En una recopilación de ensayos, entrevistas y artículos titulado Stranger than fiction, Chuck Palahniuk dedicó páginas y páginas a la recepción que tuvo El club de la lucha, tanto la novela como la película. En presentaciones y clubs de lectura, había algunos asistentes que se le acercaban para hacerle confidencias. "Los lectores me explicaban", escribe Palahniuk, "cómo se sonaban encima de las hamburguesas cuando trasteaban de cocineros en restaurantes de comida rápida". En el mismo capítulo, el escritor añadía: "Este verano un joven me llevó a un rincón de una librería y me dijo que le había encantado lo que yo había escrito en El club de la lucha sobre los camareros que hacen marranadas con la comida.

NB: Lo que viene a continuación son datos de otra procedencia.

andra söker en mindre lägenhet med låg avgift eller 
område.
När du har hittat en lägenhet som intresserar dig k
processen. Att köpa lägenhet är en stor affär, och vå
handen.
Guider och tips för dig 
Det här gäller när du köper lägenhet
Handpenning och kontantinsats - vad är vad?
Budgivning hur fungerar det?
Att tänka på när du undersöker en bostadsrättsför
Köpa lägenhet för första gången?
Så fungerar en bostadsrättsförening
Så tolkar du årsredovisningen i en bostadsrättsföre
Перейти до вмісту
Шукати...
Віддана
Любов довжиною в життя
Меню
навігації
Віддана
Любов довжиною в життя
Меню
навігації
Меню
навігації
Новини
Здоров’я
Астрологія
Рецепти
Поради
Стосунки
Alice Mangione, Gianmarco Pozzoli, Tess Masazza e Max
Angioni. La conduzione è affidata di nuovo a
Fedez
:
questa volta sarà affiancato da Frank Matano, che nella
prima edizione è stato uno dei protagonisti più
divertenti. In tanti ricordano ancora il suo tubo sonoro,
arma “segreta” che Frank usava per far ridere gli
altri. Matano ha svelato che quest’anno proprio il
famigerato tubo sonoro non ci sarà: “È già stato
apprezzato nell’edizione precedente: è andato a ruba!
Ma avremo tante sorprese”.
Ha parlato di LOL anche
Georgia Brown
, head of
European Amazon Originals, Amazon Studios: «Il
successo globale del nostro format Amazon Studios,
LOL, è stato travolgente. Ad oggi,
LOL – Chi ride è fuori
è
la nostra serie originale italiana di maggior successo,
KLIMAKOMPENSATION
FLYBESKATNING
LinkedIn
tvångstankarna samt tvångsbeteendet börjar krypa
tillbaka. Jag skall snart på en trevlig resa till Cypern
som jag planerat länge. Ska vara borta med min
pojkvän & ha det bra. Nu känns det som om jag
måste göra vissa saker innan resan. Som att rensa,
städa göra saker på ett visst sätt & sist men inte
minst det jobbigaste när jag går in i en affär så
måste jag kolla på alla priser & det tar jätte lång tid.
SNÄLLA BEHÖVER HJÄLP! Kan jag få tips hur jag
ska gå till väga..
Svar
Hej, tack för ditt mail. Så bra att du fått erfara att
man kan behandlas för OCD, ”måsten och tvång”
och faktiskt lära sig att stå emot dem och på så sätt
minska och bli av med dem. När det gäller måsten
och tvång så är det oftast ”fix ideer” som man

Me pidió que le firmara un ejemplar y me dijo que él trabajaba en un restaurante de cinco estrellas donde hacen guarradas todo el tiempo con los pedidos de los famosos.

—Margaret Thatcher —dijo— se ha comido mi semen. —Levantó la palma con todos los dedos extendidos y añadió—: Como mínimo, unas 5 veces".

Hacer tragarse semen sin su consentimiento a una mujer de derechas por el hecho de ser de derechas: terrorismo gastronómico con misoginia de clase.

No es alarmismo: es autodefensa en mesa

La semana pasada, diferentes medios publicaban la noticia que en Japón empezaban a estar las primeras detenciones de ciudadanos acusados de perpetrar "terrorismo de sushi". Como la infame escena de El club de la lucha, la barbarie tenía lugar dentro de un restaurante. Esta vez, sin embargo, los terroristas lo eran de cocina para afuera, y más allá: algunos clientes se estaban grabando en locales de cinta giratoria, y acto seguido publicándolo en redes, mientras lamían botellas de salsa de soja y sobaban piezas de sushi después de ensalivarse los dedos, para dejarlas continuar su camino encima de la cinta. Los detenidos tienen 21, 19 y 15, es decir: ninguno de ellos acumula más años de los que tienen productos como Mallrats o El club de la lucha. Quizás ni saben de su existencia. El terrorismo gastronómico ha entrado en fase nihilista y ya no necesita ninguna cobertura ideológica ni cruzada concreta para manifestarse, incluso, ante los ojos de cualquiera que haga scroll. No es alarmismo: es autodefensa en mesa. "Millones de espectadores pagaron por ver como destruían el Empire State a Independence Day y ahora el Departamento de Defensa de los Estados Unidos ha fichado a los mejores creativos de Hollywood para prever posibles situaciones de terrorismo", escribía Palahniuk en Stranger than fiction.

"Queremos conocer todas las formas en que podemos ser atacados. Para poder estar preparados".